Yes, the NanoOne bio can print directly in the presence of living cells. UpNano provides a gelatin-based bioink, Hydrobio INX U200, that was co-developed with BIO INX specifically for the NanoOne. It offers the highest throughput, resolution and biocompatibility of any commercially available 2PP bioink. Users can also use their own hydrogels (e.g. methacrylated gelatin or hyaluronic acid) for cell embedding. This capability allows for the creation of cell models that mimic natural tissue environments, advancing research in tissue engineering and regenerative medicine.

Creating scaffolds, tissue models and organ-on-chip systems with applications such as tissue regeneration or drug and toxicity testing. The high-resolution and versatility of the NanoOne Bio allows researchers to precisely modify the mechanical and chemical properties of the cells’ matrix. Hydrogels can be further modified after crosslinking with photoablation, photocleaving or photopatterning. Tissue-relevant architectures, such as perfusable microvessels, pulmonary alveoli or the intestinal crypts can be fabricated even directly inside of microfluidic chips.

The NanoOne bio achieves ultra-high precision for 3D bioprinting, with a resolution below 150 nanometers. This capability enables the creation of intricate structures at both the micro and nanoscale, essential for applications in tissue engineering and regenerative medicine.

The NanoOne bio system is highly customizable, designed to adapt to evolving needs. It offers a standard configuration that can be enhanced with additional modules, such as fiber holders, wafer chucks or heatable material vats. These upgrades can be retrofitted at any time, ensuring the system evolves alongside your innovative manufacturing approaches.
Additionally, the NanoOne bio features an integrated Bio Unit which is the only true incubation system for high-resolution 2PP 3D printing. This system allows precise control over environmental conditions, including temperature, humidity, and CO₂ concentration, to match the specific requirements of different cell types during the printing process.
This combination of modular hardware and environmental control makes the NanoOne bio a versatile platform for a wide range of biomedical applications, from tissue engineering to pharmaceutical research.

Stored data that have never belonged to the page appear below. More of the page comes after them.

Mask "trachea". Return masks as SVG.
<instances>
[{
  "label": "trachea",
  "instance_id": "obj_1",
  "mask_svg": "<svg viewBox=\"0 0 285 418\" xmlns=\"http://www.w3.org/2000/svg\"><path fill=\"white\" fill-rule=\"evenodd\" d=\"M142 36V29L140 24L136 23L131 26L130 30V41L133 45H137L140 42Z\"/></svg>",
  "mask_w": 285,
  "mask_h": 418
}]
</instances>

Scaffolds, tissue constructs and organ-on-a-chip devices are common applications for which the NanoOne bio is used. Tissue-specific structures, such as microvessels, pulmonary alveoli, hepatic lobules, nephrons, barriers or intestinal crypts can also be fabricated with the NanoOne bio.

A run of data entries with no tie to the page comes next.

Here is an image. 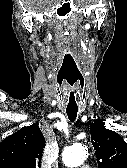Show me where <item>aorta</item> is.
I'll return each mask as SVG.
<instances>
[{"instance_id": "762f6f07", "label": "aorta", "mask_w": 127, "mask_h": 168, "mask_svg": "<svg viewBox=\"0 0 127 168\" xmlns=\"http://www.w3.org/2000/svg\"><path fill=\"white\" fill-rule=\"evenodd\" d=\"M86 158V148L81 144H75L66 148L62 154L63 163L69 168L81 165Z\"/></svg>"}]
</instances>
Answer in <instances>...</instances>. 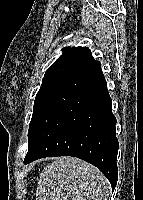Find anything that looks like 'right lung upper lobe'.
<instances>
[{"label":"right lung upper lobe","mask_w":143,"mask_h":200,"mask_svg":"<svg viewBox=\"0 0 143 200\" xmlns=\"http://www.w3.org/2000/svg\"><path fill=\"white\" fill-rule=\"evenodd\" d=\"M63 54L49 67L43 79L63 78L95 63L87 47H65Z\"/></svg>","instance_id":"obj_1"}]
</instances>
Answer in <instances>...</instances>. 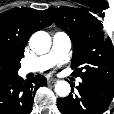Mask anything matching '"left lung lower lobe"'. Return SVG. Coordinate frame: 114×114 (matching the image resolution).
<instances>
[{"label":"left lung lower lobe","instance_id":"0a47b994","mask_svg":"<svg viewBox=\"0 0 114 114\" xmlns=\"http://www.w3.org/2000/svg\"><path fill=\"white\" fill-rule=\"evenodd\" d=\"M77 94L57 99L62 114H103L114 97V85L95 79H82Z\"/></svg>","mask_w":114,"mask_h":114}]
</instances>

The incubation system of the NanoOne bio maintains a controlled environment with precise temperature, humidity and CO₂ levels during printing. This ensures optimal conditions for live cell bioprinting and preserves cell viability within delicate bioresins throughout the fabrication process.

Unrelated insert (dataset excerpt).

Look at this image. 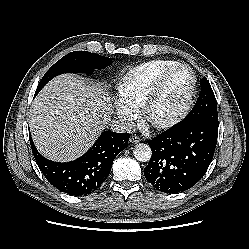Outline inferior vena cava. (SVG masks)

The NanoOne bio is equipped with a 1000 mW (1 W) femtosecond fiber laser operating at a wavelength of 780 nm.

The NanoOne bio stands out by combining ultra-high resolution two-photon polymerization with an integrated incubation system that maintains live cell viability during printing. Unlike typical 3D printers, it enables direct printing of cell-laden, biocompatible structures at the micro- and nanoscale, ideal for advanced tissue engineering and biomedical research. It also pairs with custom features in our Think3D software including the Well-Plate Wizard which allows for printing of unique structures in multiple well-plates in a single print process.

• All photosensitive (bio)inks can be processed with the NanoOne bio. For photoablation and photopatterning even non-photosensitive hydrogels, such as Matrigel or collagen, can be used. UpNano, together with their partner BIO INX, offers a range of resins that have been specifically developed for biological applications. Hydrobio INX U200 is a gelatin-based bioink that enables the embedding of live cells, while providing a high-resolution and high-throughput. Moreover, Hydrotech INX U200 is a bioinert technical hydrogel and Degrad INX U200 is a degradable polyester-based material. Many of the standard UpNano resins have also been certified as biocompatible according to ISO 10993-5. These materials enable printing of complex, high-resolution structures suitable for tissue engineering and organ-on-chip models.